Nevada County Consolidated Fire District has standards for Fire Protection Water Supply Systems. If you want to install a tank for potential use by firefighters (not for personal, home or agricultural water), it must meet the standards.
If you live within the city limits of Grass Valley or Nevada City, the Nevada County vegetation ordinance does not apply to you. The specific weed abatement ordinances are below, but we strongly suggest you read "What If Your 100 Feet of Defensible Space etc.", described at the top of this page. It has a section on all the requirements that are applicable to city residents. These requirements must be met by May 1 of every year (since Mother Nature keeps coming back).
Grass Valley's Vegetation Management Ordinance has been updated for 2023. As of June 23, the new code is not on the City's website of codes and ordinances. Here is the new code in a 6-page PDF, from Article II, 8.16.200 through 8.16.320, plus Article V, Violations-Penalty.
Link to all Nevada County Ordinances: http://qcode.us/codes/nevadacounty/
Link to all City of Grass Valley Ordinances: https://library.municode.com/ca/grass_valley/codes/code_of_ordinances
Link to all Nevada City Ordinances: https://library.municode.com/ca/nevada_city/codes/code_of_ordinances
State law AB38 says that houses being sold in a high or very high fire hazard severity zone (which means 92% of Nevada County) require "documentation of a compliant Defensible Space Inspection." Cal Fire and the Nevada County Board of Realtors/California Association of Realtors interpret this law in two different ways.

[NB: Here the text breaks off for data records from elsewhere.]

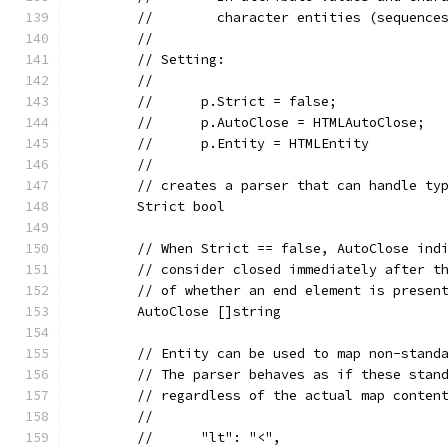
	//	  character entities (sequen
	//
	// Setting:
	//
	//	p.Strict = false;
	//	p.AutoClose = HTMLAutoClose;
	//	p.Entity = HTMLEntity
	//
	// creates a parser that can handle ty
	Strict bool
	// When Strict == false, AutoClose ind
	// consider closed immediately after t
	// of whether an end element is presen
	AutoClose []string
	// Entity can be used to map non-stand
	// The parser behaves as if these stan
	// regardless of the actual map conten
	//
	//	"lt": "<",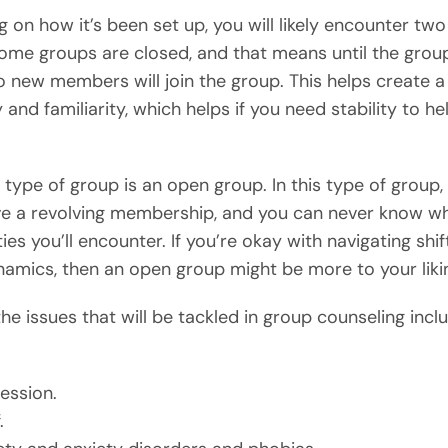
 on how it’s been set up, you will likely encounter two
ome groups are closed, and that means until the group
o new members will join the group. This helps create a
 and familiarity, which helps if you need stability to he
 type of group is an open group. In this type of group,
e a revolving membership, and you can never know w
ies you’ll encounter. If you’re okay with navigating shif
amics, then an open group might be more to your liki
he issues that will be tackled in group counseling incl
ession.
.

Nevada County Association of Realtors (NCAOR) and the California Association of Realtors do not believe that Nevada County homes are required to get an inspection.

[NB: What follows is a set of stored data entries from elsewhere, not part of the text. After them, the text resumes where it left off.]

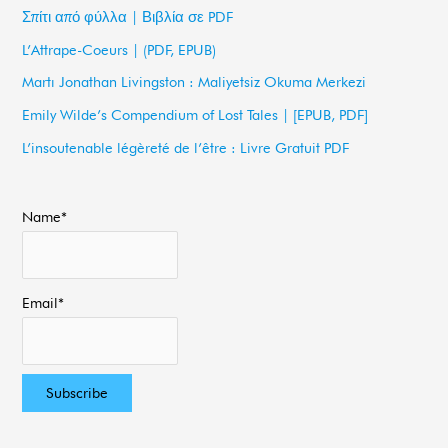
c
Σπίτι από φύλλα | Βιβλία σε PDF
h
L’Attrape-Coeurs | (PDF, EPUB)
f
Martı Jonathan Livingston : Maliyetsiz Okuma Merkezi
o
Emily Wilde’s Compendium of Lost Tales | [EPUB, PDF]
r
L’insoutenable légèreté de l’être : Livre Gratuit PDF
:
Name*
Email*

You can watch presentations given at the August 2022 Coalition meeting here. Click the tiny words "SHOW MORE" under the video screen -- you will see hotlinks that jump you to the AB38 presentations by Cal Fire's Joseph Santos and by Teresa Dietrich, Legislative chair, NCAOR. Teresa's Powerpoint PDF is here.
The Coalition does not take a position on this issue and cannot answer your questions on AB38 compliance -- please ask your real estate agent.